Menschen überwinden den Grenzübergang bei Qamshli
Datum: 20.01.2026
Quelle: Reuters
Kobane ist umstellt
Die Truppen des Übergangsregimes stehen im Süden von Kobane, während die Türkei Sicherheitskräfte an den geschlossenen Grenzübergängen bei Qamishli und Kobane zusammenzieht.
21. Januar 2026
Die Truppen der Übergangsregierung kappen die Strom- und Wasserversorgung für Kobane.
Vertreibung
Durch die Angriffe der Übergangsregierung auf Rojava, insbesondere in Aleppo, Hasaka und Raqqa, wurden rund 170'000 Menschen gezwungen, nach Kobane zu flüchten.
Drohende humanitäre Krise
In Kobane fehlt es weiterhin am Nötigsten. Rund 400'000 Menschen sitzen in der Stadt fest, und es kommen keine Hilfsgüter an.
Einigung?
Am Freitag, dem 30. Januar, geben die Selbstverwaltung und die Übergangsregierung bekannt, ein Abkommen unterzeichnet zu haben. Vorerst herrscht eine Waffenruhe, und in Kobane gibt es wieder Strom.
30. Januar 2026
Die Angst und Unsicherheit in Rojava ist gross und die Lage in Syrien bleibt auch nach dem Abkommen vom 30. Januar instabil. In den ersten Tagen des Februars sind die Truppen der Übergangsregierung bereits weit in die kurdischen Gebiete in die Städte Hassaka und Qamishli vorgerückt und haben die Öl- und Gasfelder im Westen Rojavas unter ihre Kontrolle gebracht. Die SDF und STG haben bereits damit begonnen, Truppen von den Fronten in Kobane und Hassaka abzuziehen.

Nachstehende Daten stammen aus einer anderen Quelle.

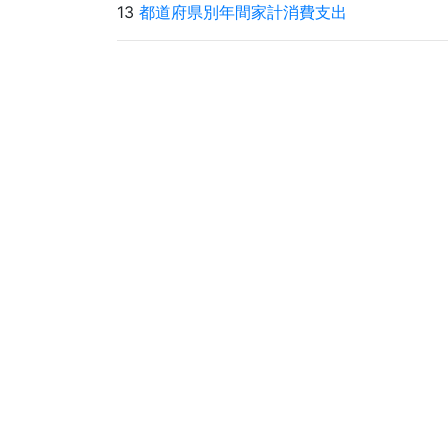
13
都道府県別年間家計消費支出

Der vormals von Russland gehaltene Flughafen in Qamishli sowie der einzige Grenzübergang zur Autonomen Region Kurdistan, der kurdischen Selbstverwaltung im Irak, wird inzwischen von den Streitkräften der Übergangsregierung kontrolliert.
Das Ende der Revolution?
Während das Abkommen zwischen der Selbstverwaltung und der Übergangsregierung die Kampfhandlungen zumindest vorübergehend beendet hat, sieht sich die Revolution in Rojava nach jahrelangen Kämpfen für die Autonomie mit einer ungewissen Zukunft konfrontiert.
Der Traum einer feministischen Revolution mit föderalen, basisdemokratischen Strukturen und einem ökologischen Umgang mit der Umwelt droht Opfer geopolitischer Machtinteressen zu werden.

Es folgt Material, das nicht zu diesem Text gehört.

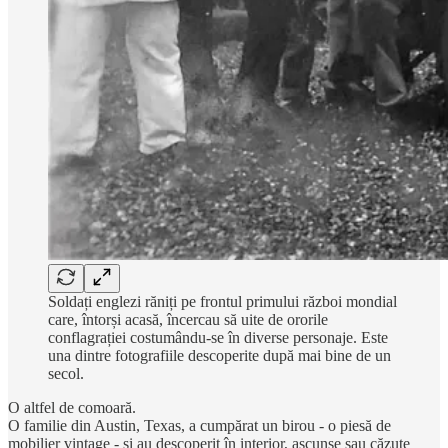
Soldați englezi răniți pe frontul primului război mondial
care, întorși acasă, încercau să uite de ororile
conflagrației costumându-se în diverse personaje. Este
una dintre fotografiile descoperite după mai bine de un
secol.
O altfel de comoară.
O familie din Austin, Texas, a cumpărat un birou - o piesă de
mobilier vintage - și au descoperit în interior, ascunse sau căzute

Die Selbstverwaltung in Rojava stellt für viele Menschen in Syrien wie auch international eine hoffnungsvolle Perspektive dar. Proteste brechen nicht nur in den kurdischen Gebieten der Türkei und im Irak los, sondern auch in Europa und der Schweiz. Seit Beginn der Angriffe auf die Selbstverwaltung Mitte Januar zog es Zehntausende an die Demonstrationen auf den Schweizer Strassen, um ihre Unterstützung für Rojava zu zeigen.
Ob die Zusicherungen der Übergangsregierung gegenüber der Selbstverwaltung eingehalten werden und eine diplomatische Einigung gefunden werden kann, wird sich in den nächsten Tagen und Wochen zeigen. Vorerst bleiben aber die türkischen Streitkräfte an der Grenze zu Syrien stationiert und 400'000 Menschen sind weiterhin in der Stadt Kobane von Hilfslieferungen abgeschnitten.